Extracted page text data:
▼

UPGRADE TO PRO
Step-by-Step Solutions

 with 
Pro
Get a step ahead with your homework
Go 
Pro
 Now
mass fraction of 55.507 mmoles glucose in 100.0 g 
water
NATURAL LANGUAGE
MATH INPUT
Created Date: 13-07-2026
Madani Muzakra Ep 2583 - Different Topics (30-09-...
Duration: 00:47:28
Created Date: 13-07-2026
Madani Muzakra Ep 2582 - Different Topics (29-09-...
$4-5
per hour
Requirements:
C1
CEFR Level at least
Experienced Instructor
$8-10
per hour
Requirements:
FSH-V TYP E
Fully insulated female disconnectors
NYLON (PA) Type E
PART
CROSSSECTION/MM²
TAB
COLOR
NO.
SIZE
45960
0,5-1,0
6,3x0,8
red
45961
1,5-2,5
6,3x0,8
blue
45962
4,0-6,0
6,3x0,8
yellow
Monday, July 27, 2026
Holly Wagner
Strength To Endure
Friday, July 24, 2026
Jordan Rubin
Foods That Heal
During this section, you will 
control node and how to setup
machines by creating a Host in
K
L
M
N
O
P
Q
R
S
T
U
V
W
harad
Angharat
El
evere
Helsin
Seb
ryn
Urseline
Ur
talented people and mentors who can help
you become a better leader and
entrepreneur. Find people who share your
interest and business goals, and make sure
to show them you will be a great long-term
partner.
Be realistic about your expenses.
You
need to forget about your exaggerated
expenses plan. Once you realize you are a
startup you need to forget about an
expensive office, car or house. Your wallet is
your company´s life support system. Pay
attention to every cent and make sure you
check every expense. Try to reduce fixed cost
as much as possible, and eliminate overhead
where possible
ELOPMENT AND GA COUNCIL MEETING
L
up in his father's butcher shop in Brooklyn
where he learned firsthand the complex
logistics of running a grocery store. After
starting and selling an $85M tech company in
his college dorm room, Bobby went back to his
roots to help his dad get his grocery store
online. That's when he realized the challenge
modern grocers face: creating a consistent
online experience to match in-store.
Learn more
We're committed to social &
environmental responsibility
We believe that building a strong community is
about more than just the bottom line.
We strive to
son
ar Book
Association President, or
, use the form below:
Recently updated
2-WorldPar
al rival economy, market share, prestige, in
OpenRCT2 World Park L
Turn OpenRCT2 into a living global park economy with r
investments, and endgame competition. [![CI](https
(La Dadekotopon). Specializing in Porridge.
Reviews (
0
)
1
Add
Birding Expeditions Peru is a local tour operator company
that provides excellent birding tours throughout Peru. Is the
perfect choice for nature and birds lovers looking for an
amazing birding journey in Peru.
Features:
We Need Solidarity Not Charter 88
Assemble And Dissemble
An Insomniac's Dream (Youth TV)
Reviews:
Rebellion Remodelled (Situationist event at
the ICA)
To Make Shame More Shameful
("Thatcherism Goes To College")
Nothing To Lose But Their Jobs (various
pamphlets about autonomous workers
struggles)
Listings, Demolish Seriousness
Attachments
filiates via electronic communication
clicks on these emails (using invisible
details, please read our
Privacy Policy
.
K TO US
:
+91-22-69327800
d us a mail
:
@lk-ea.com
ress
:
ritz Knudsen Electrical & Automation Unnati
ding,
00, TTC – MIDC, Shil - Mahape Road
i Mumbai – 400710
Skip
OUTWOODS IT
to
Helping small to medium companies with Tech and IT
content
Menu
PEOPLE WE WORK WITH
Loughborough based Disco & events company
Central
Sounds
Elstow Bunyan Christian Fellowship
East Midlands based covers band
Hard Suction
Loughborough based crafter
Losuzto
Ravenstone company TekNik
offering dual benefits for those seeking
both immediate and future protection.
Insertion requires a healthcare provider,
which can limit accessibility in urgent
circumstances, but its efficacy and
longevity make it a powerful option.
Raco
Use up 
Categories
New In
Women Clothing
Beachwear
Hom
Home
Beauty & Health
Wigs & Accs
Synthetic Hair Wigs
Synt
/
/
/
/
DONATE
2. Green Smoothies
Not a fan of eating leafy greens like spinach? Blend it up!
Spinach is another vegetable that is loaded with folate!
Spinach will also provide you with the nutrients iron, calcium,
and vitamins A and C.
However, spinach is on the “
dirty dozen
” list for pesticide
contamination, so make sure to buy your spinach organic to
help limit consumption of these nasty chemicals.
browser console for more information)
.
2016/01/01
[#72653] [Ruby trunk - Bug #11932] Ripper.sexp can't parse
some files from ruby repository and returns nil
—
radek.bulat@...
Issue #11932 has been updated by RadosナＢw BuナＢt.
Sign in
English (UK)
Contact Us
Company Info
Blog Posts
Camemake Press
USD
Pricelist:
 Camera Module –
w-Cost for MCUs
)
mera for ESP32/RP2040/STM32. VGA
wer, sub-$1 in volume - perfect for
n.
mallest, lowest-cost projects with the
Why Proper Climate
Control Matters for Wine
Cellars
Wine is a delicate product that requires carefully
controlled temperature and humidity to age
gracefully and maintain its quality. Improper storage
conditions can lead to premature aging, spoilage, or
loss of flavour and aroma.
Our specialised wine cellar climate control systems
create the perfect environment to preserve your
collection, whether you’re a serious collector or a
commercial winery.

▲

● **WORK REQUIRED**
For this exercise, please output exactly the lines above starting at the line with "Loughborough based Disco & events company" and ending at the line with "Not a fan of", ends included.

● **RESULT OF THE EXERCISE**
Loughborough based Disco & events company
Central
Sounds
Elstow Bunyan Christian Fellowship
East Midlands based covers band
Hard Suction
Loughborough based crafter
Losuzto
Ravenstone company TekNik
offering dual benefits for those seeking
both immediate and future protection.
Insertion requires a healthcare provider,
which can limit accessibility in urgent
circumstances, but its efficacy and
longevity make it a powerful option.
Raco
Use up 
Categories
New In
Women Clothing
Beachwear
Hom
Home
Beauty & Health
Wigs & Accs
Synthetic Hair Wigs
Synt
/
/
/
/
DONATE
2. Green Smoothies
Not a fan of eating leafy greens like spinach? Blend it up!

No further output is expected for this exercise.